What does opt.apply_gradients() do in TensorFlow?
The update rule that the apply_gradients
method actually applies depends on the specific optimizer. Take a look at the implementation of apply_gradients
in the tf.train.Optimizer
class here. It relies on the derived classes implementing the update rule in the methods _apply_dense
and _apply_spares
. The update rule you are referring to is implemented by the GradientDescentOptimizer
.
Regarding your desired positive additive update: If what you are calling opt
is an instantiation of GradientDescentOptimizer
, then you could indeed achieve what you want to do by
grads_and_vars = opt.compute_gradients(E, [v])
eta = opt._learning_rate
my_grads_and_vars = [(g-(1/eta)*p, v) for g, v in grads_and_vars]

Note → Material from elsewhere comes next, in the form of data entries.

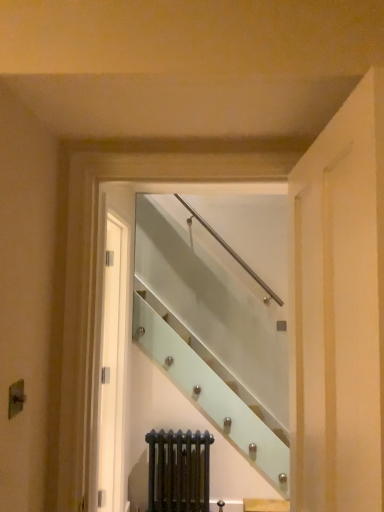 What do you see at coordinates (212, 331) in the screenshot? I see `clear glass staircase at center` at bounding box center [212, 331].

Measure the distance between clear glass staircase at center and camera.

clear glass staircase at center and camera are 3.62 meters apart.

Image resolution: width=384 pixels, height=512 pixels. In order to click on clear glass staircase at center in this screenshot , I will do (x=212, y=331).

Describe the element at coordinates (178, 471) in the screenshot. This screenshot has width=384, height=512. I see `dark green radiator at lower center` at that location.

Identify the location of dark green radiator at lower center. (178, 471).

This screenshot has height=512, width=384. Find the location of `clear glass staircase at center`. clear glass staircase at center is located at coordinates (212, 331).

Is dark green radiator at lower center to the left or to the right of clear glass staircase at center in the image?

Based on their positions, dark green radiator at lower center is located to the left of clear glass staircase at center.

Is the depth of dark green radiator at lower center greater than that of clear glass staircase at center?

Yes, dark green radiator at lower center is further from the viewer.

Is point (149, 432) farther from viewer compared to point (257, 464)?

Yes, it is behind point (257, 464).

From the image's perspective, is dark green radiator at lower center beneath clear glass staircase at center?

Correct, dark green radiator at lower center appears lower than clear glass staircase at center in the image.

From a real-world perspective, does dark green radiator at lower center stand above clear glass staircase at center?

Incorrect, from a real-world perspective, dark green radiator at lower center is lower than clear glass staircase at center.

In terms of width, does dark green radiator at lower center look wider or thinner when compared to clear glass staircase at center?

Clearly, dark green radiator at lower center has less width compared to clear glass staircase at center.

Between dark green radiator at lower center and clear glass staircase at center, which one has less height?

dark green radiator at lower center is shorter.

Between dark green radiator at lower center and clear glass staircase at center, which one has smaller size?

Smaller between the two is dark green radiator at lower center.

Is clear glass staircase at center located within dark green radiator at lower center?

No, clear glass staircase at center is not surrounded by dark green radiator at lower center.

Is dark green radiator at lower center beside clear glass staircase at center?

No, dark green radiator at lower center is not touching clear glass staircase at center.

Is dark green radiator at lower center facing towards clear glass staircase at center?

No, dark green radiator at lower center is not aimed at clear glass staircase at center.

How different are the orientations of dark green radiator at lower center and clear glass staircase at center in degrees?

They differ by 0.0577 degrees in their facing directions.

Where is `escalator on the right of dark green radiator at lower center`? Image resolution: width=384 pixels, height=512 pixels. escalator on the right of dark green radiator at lower center is located at coordinates (212, 331).

Considering the positions of objects clear glass staircase at center and dark green radiator at lower center in the image provided, who is more to the left, clear glass staircase at center or dark green radiator at lower center?

dark green radiator at lower center is more to the left.

Which object is further away from the camera, clear glass staircase at center or dark green radiator at lower center?

dark green radiator at lower center.

Considering the points (266, 328) and (152, 494), which point is in front, point (266, 328) or point (152, 494)?

Point (152, 494)

From the image's perspective, is clear glass staircase at center above or below dark green radiator at lower center?

clear glass staircase at center is above dark green radiator at lower center.

From a real-world perspective, between clear glass staircase at center and dark green radiator at lower center, who is vertically lower?

dark green radiator at lower center, from a real-world perspective.

Does clear glass staircase at center have a greater width compared to dark green radiator at lower center?

Yes, clear glass staircase at center is wider than dark green radiator at lower center.

Considering the relative sizes of clear glass staircase at center and dark green radiator at lower center in the image provided, is clear glass staircase at center shorter than dark green radiator at lower center?

Incorrect, the height of clear glass staircase at center does not fall short of that of dark green radiator at lower center.

Is clear glass staircase at center bigger or smaller than dark green radiator at lower center?

In the image, clear glass staircase at center appears to be larger than dark green radiator at lower center.

Does clear glass staircase at center contain dark green radiator at lower center?

No, dark green radiator at lower center is not inside clear glass staircase at center.

Based on the photo, is clear glass staircase at center next to dark green radiator at lower center?

No, clear glass staircase at center is not making contact with dark green radiator at lower center.

Is clear glass staircase at center aimed at dark green radiator at lower center?

No, clear glass staircase at center is not oriented towards dark green radiator at lower center.

Where is `escalator that is above the dark green radiator at lower center (from a real-world perspective)`? Image resolution: width=384 pixels, height=512 pixels. escalator that is above the dark green radiator at lower center (from a real-world perspective) is located at coordinates 212,331.

Identify the location of escalator lying on the right of dark green radiator at lower center. (212, 331).

What are the coordinates of `radiator lying below the clear glass staircase at center (from the image's perspective)` in the screenshot? It's located at (178, 471). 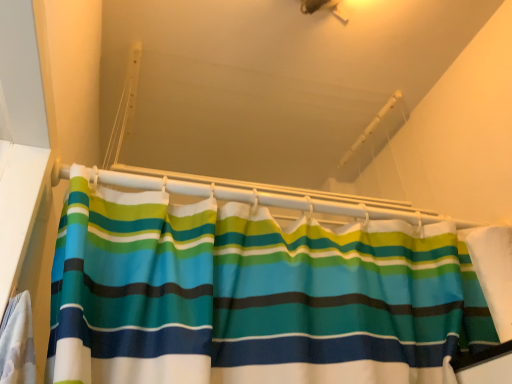 Question: Is the depth of white plastic shower curtain rod at upper center greater than that of white fabric at right?

Choices:
 (A) yes
 (B) no

Answer: (A)

Question: Considering the relative sizes of white plastic shower curtain rod at upper center and white fabric at right in the image provided, is white plastic shower curtain rod at upper center taller than white fabric at right?

Choices:
 (A) no
 (B) yes

Answer: (A)

Question: From the image's perspective, is white plastic shower curtain rod at upper center on top of white fabric at right?

Choices:
 (A) yes
 (B) no

Answer: (A)

Question: Is white plastic shower curtain rod at upper center touching white fabric at right?

Choices:
 (A) yes
 (B) no

Answer: (B)

Question: Considering the relative sizes of white plastic shower curtain rod at upper center and white fabric at right in the image provided, is white plastic shower curtain rod at upper center thinner than white fabric at right?

Choices:
 (A) no
 (B) yes

Answer: (B)

Question: Can white fabric at right be found inside white plastic shower curtain rod at upper center?

Choices:
 (A) yes
 (B) no

Answer: (B)

Question: From the image's perspective, is white fabric at right over white plastic shower curtain rod at upper center?

Choices:
 (A) no
 (B) yes

Answer: (A)

Question: From a real-world perspective, does white fabric at right stand above white plastic shower curtain rod at upper center?

Choices:
 (A) yes
 (B) no

Answer: (B)

Question: Does white fabric at right touch white plastic shower curtain rod at upper center?

Choices:
 (A) no
 (B) yes

Answer: (A)

Question: Does white fabric at right come behind white plastic shower curtain rod at upper center?

Choices:
 (A) no
 (B) yes

Answer: (A)

Question: Considering the relative sizes of white fabric at right and white plastic shower curtain rod at upper center in the image provided, is white fabric at right wider than white plastic shower curtain rod at upper center?

Choices:
 (A) yes
 (B) no

Answer: (A)

Question: From a real-world perspective, is white fabric at right located beneath white plastic shower curtain rod at upper center?

Choices:
 (A) no
 (B) yes

Answer: (B)

Question: Is white plastic shower curtain rod at upper center situated inside white fabric at right or outside?

Choices:
 (A) inside
 (B) outside

Answer: (B) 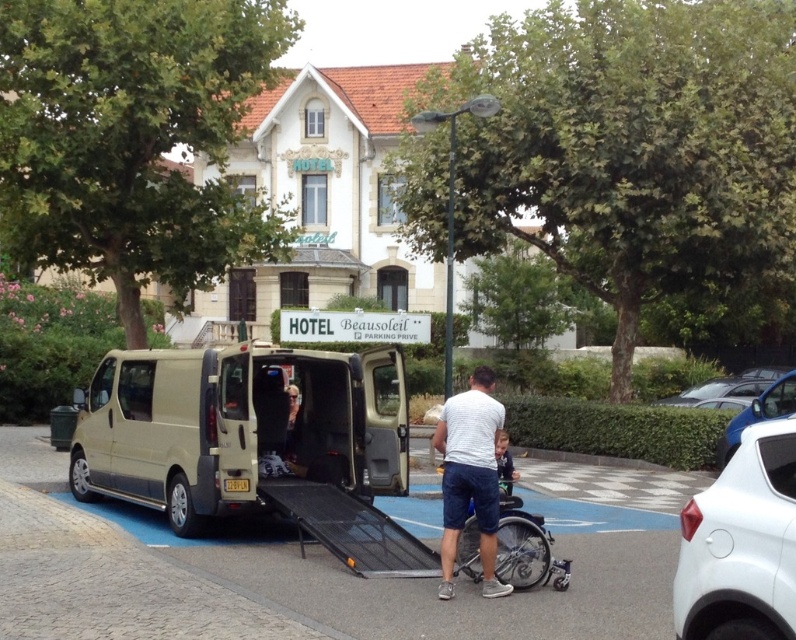 You are a delivery person who needs to park your van between the white glossy car at right and the metallic blue sedan at center right. The van is 6 meters long. Can you safely park your van in this space without overlapping either vehicle?

The distance between the white glossy car at right and the metallic blue sedan at center right is 5.79 meters. Since the van is 6 meters long, it cannot be parked safely in this space without overlapping either vehicle.

You are a hotel guest arriving at the Beausoleil hotel and need to park your car. You see the silver metallic wheelchair at lower center and the white glossy car at right. Where should you park your car to avoid blocking the wheelchair ramp?

You should park your car away from the white glossy car at right because the silver metallic wheelchair at lower center is positioned under it, indicating that the area near the white glossy car at right is being used for wheelchair access and should not be obstructed. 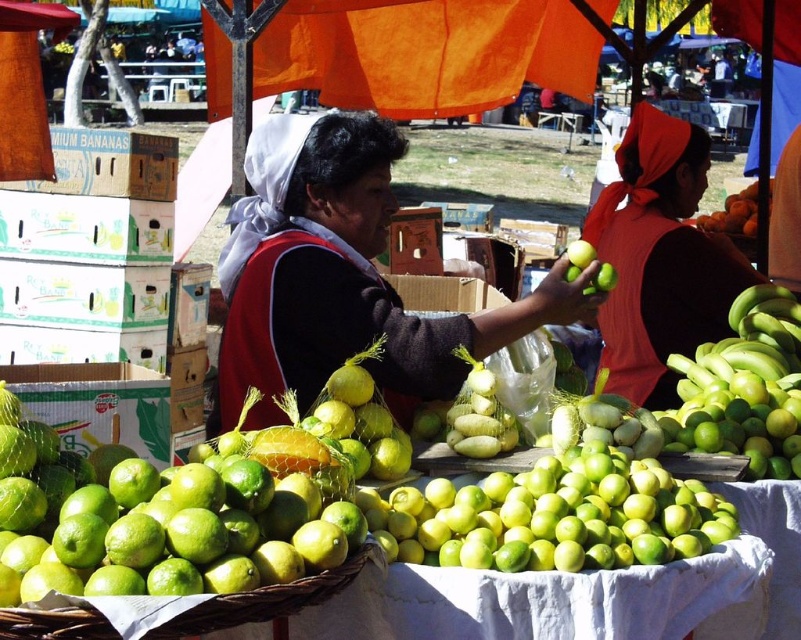 Does matte red vest at center have a smaller size compared to smooth orange pumpkin at center?

Actually, matte red vest at center might be larger than smooth orange pumpkin at center.

Is point (643, 388) less distant than point (735, 208)?

Yes, point (643, 388) is closer to viewer.

This screenshot has height=640, width=801. What are the coordinates of `matte red vest at center` in the screenshot? It's located at [x=659, y=259].

Does green matte bananas at right have a lesser height compared to smooth orange pumpkin at center?

No.

Is green matte bananas at right wider than smooth orange pumpkin at center?

In fact, green matte bananas at right might be narrower than smooth orange pumpkin at center.

Who is more forward, (781, 448) or (735, 211)?

Positioned in front is point (781, 448).

Locate an element on the screen. The height and width of the screenshot is (640, 801). green matte bananas at right is located at coordinates (743, 387).

Who is more distant from viewer, (x=103, y=636) or (x=600, y=291)?

The point (x=600, y=291) is more distant.

Can you confirm if green woven basket at lower left is positioned to the right of green matte apple at center?

Incorrect, green woven basket at lower left is not on the right side of green matte apple at center.

Locate an element on the screen. This screenshot has width=801, height=640. green woven basket at lower left is located at coordinates (264, 602). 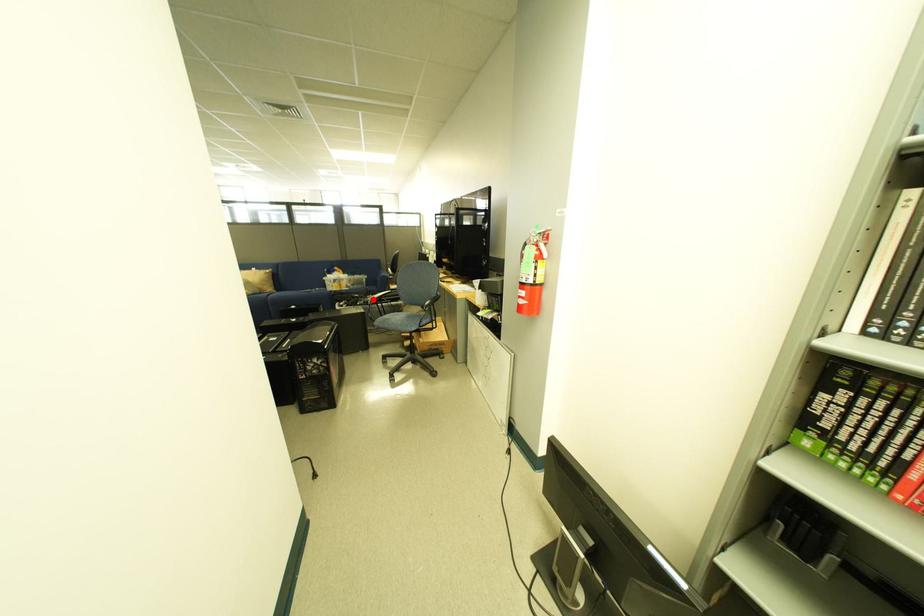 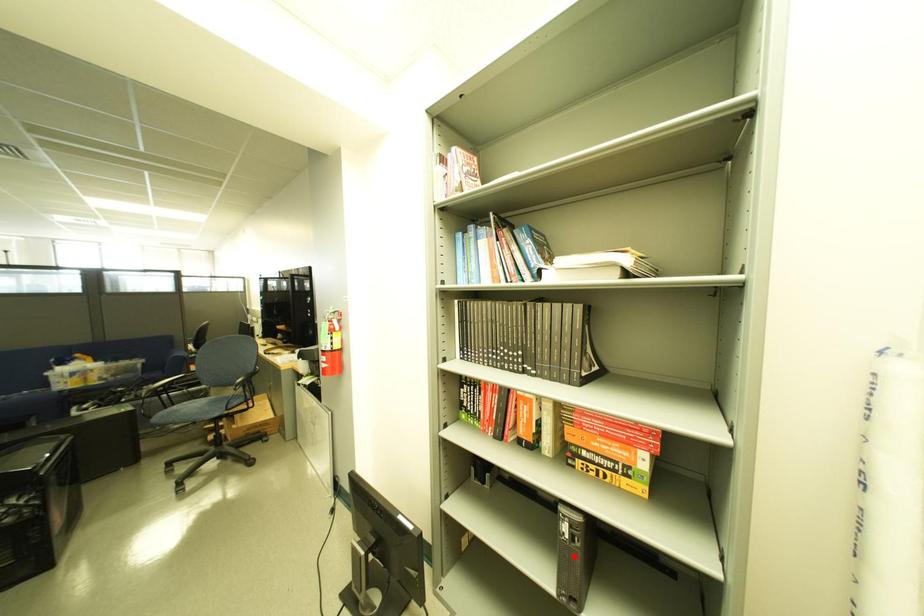 I am providing you with two images of the same scene from different viewpoints. A red point is marked on the first image and another point is marked on the second image. Is the red point in image1 aligned with the point shown in image2?

No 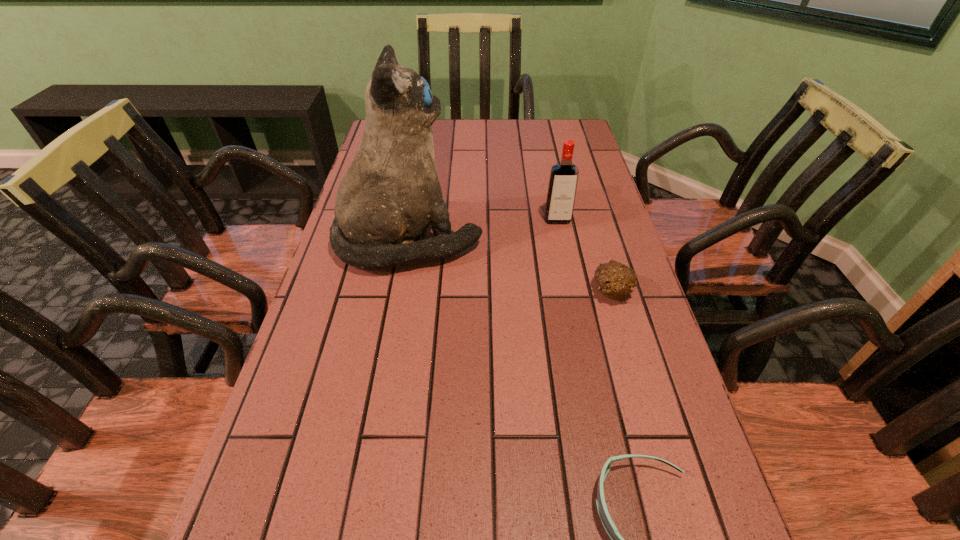 Locate an element on the screen. This screenshot has width=960, height=540. vacant space at the far edge of the desktop is located at coordinates (475, 151).

Locate an element on the screen. This screenshot has height=540, width=960. vacant region at the left edge of the desktop is located at coordinates (365, 383).

In the image, there is a desktop. Where is `vacant area at the right edge`? vacant area at the right edge is located at coordinates (622, 234).

Image resolution: width=960 pixels, height=540 pixels. In the image, there is a desktop. What are the coordinates of `vacant space at the far right corner` in the screenshot? It's located at (555, 147).

This screenshot has height=540, width=960. I want to click on free point between the vodka and the cat, so click(483, 230).

This screenshot has width=960, height=540. Find the location of `free spot between the vodka and the muffin`. free spot between the vodka and the muffin is located at coordinates (585, 255).

Locate which object is the second closest to the cat. Please provide its 2D coordinates. Your answer should be formatted as a tuple, i.e. [(x, y)], where the tuple contains the x and y coordinates of a point satisfying the conditions above.

[(615, 279)]

Identify which object is located as the third nearest to the muffin. Please provide its 2D coordinates. Your answer should be formatted as a tuple, i.e. [(x, y)], where the tuple contains the x and y coordinates of a point satisfying the conditions above.

[(617, 539)]

Where is `free space that satisfies the following two spatial constraints: 1. on the front and back of the muffin; 2. on the left side of the vodka`? This screenshot has height=540, width=960. free space that satisfies the following two spatial constraints: 1. on the front and back of the muffin; 2. on the left side of the vodka is located at coordinates (572, 291).

You are a GUI agent. You are given a task and a screenshot of the screen. Output one action in this format:
    pyautogui.click(x=<x>, y=<y>)
    Task: Click on the free space in the image that satisfies the following two spatial constraints: 1. on the back side of the second shortest object; 2. at the face of the cat
    This screenshot has height=540, width=960.
    Given the screenshot: What is the action you would take?
    pyautogui.click(x=597, y=241) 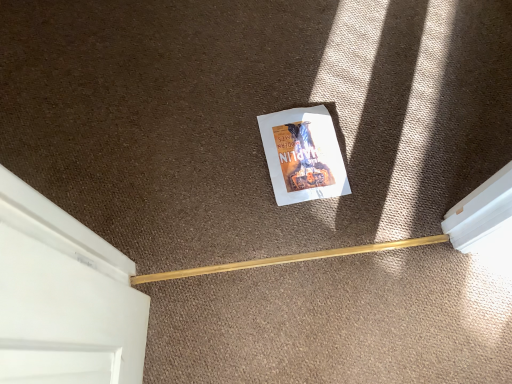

opt.apply_gradients(my_grads_and_vars)
The more elegant way to do this is probably to write a new optimizer (inheriting from tf.train.Optimizer
) that implements your desired update rule directly.
You can also use eager execution API.
import tensorflow as tf
tf.enable_eager_execution()
tfe = tf.contrib.eager
optimizer = tf.train.GradientDescentOptimizer(learning_rate)
grad = tfe.implicit_gradients(loss)
optimizer.apply_gradients(grad(model_fn, val_list))
I will make an instance for it as follow:
import tensorflow as tf
tf.enable_eager_exeuction()
tfe = tf.contrib.eager
W = tfe.Variable(np.random.randn())
b = tfe.Variable(np.random.randn())
def linear_regression(inputs):
return inputs * W + b;
def MSE(model_fn, inputs, labels):
return tf.reduce_sum(tf.pow(model_fn(inputs) - labels, 2)) / (2 * n_samples)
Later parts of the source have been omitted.